Pourquoi de la progestérone ? Parce qu’à haute dose, la testostérone peut avoir des effets négatifs sur la santé. Pour preuve : voyez les adeptes du bodybuilding et leur consommation excessive de cette hormone. La pilule pour homme se propose d’associer, à une petite quantité de testostérone, une plus grande part de progestérone, moins agressive.
Les bons et les mauvais côtés de la pilule masculine
Théoriquement, une pilule hormonale est très aisée d’utilisation et a peu de conséquences sur l’organisme :
- Elle n’occasionne pas de modification organique (contrairement à des excès de testostérone) ;
- Elle contient la même dose tous les jours, puisque les hommes n’ont pas de cycles hormonaux – elle est donc bien plus facile à prendre, pas besoin de calendrier ;
- Elle peut être stoppée sans risques.
Toutefois, le chemin qui mène à une telle pilule est semée d’embûches. Si les chercheurs n’ont toujours pas abouti, c’est qu’ils sont confrontés à des difficultés :
- L’homme a un système de reproduction très efficace et il suffit de quelques spermatozoïdes sur plusieurs milliards pour engendrer une grossesse ; réduire ce risque à zéro n’est donc pas une mince affaire.
- L’efficacité des traitements hormonaux n’est pas une science exacte, elle dépend beaucoup de l’organisme : les Asiatiques, par exemple, réagissent mieux à ces traitements que les Européens, sans que les scientifiques ne puissent expliquer pourquoi.

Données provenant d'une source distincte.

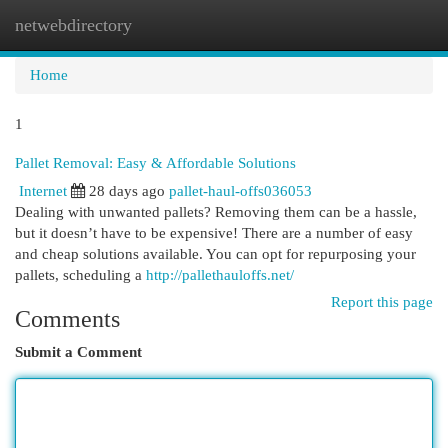
netwebdirectory
Togg
navi
Home
1
Pallet Removal: Easy & Affordable Solutions
Internet
28 days ago
pallet-haul-offs036053
Dealing with unwanted pallets? Removing them can be a hassle,
but it doesn’t have to be expensive! There are a number of easy
and cheap solutions available. You can opt for repurposing your
pallets, scheduling a
http://pallethauloffs.net/
Report this page
Comments
Submit a Comment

- Si une telle pilule peut être stoppée du jour au lendemain, cela ne signifie pas que ses effets disparaissent en claquant des doigts. En effet, il faut 74 jours pour fabriquer un spermatozoïde : il faut donc autant de temps pour que le traitement soit efficace, puis une période tout aussi longue, une fois la pilule arrêtée, pour que les hormones n’empêchent plus la production de spermatozoïdes.
Les solutions alternatives
Outre la pilule hormonale, d’autres solutions sont testées par les chercheurs. En voici deux parmi d’autres :
- Une pilule basée sur une plante indonésienne, la Justica gendarussa, utilisée en Papouasie-Nouvelle-Guinée. Un composant chimique inspiré de cette plante serait efficace à 99% pour empêcher les grossesses.
- La molécule JQ1, testée sur des souris de laboratoire, qui inhiberait la production de spermatozoïdes. Ses effets seraient, en outre, réversibles. Si cette découverte était transposée à l’homme – ce qui pourrait être prochainement le cas –, le traitement qui en découlerait serait un contraceptif idéal.
Je n’avais donc pas menti : la pilule pour homme existe sans exister vraiment, elle est à la fois parmi nous et pas tout à fait. Ce qui est certain c’est que, poussée par le désir des mâles de partager cette responsabilité avec ces dames, elle devrait très rapidement se démocratiser.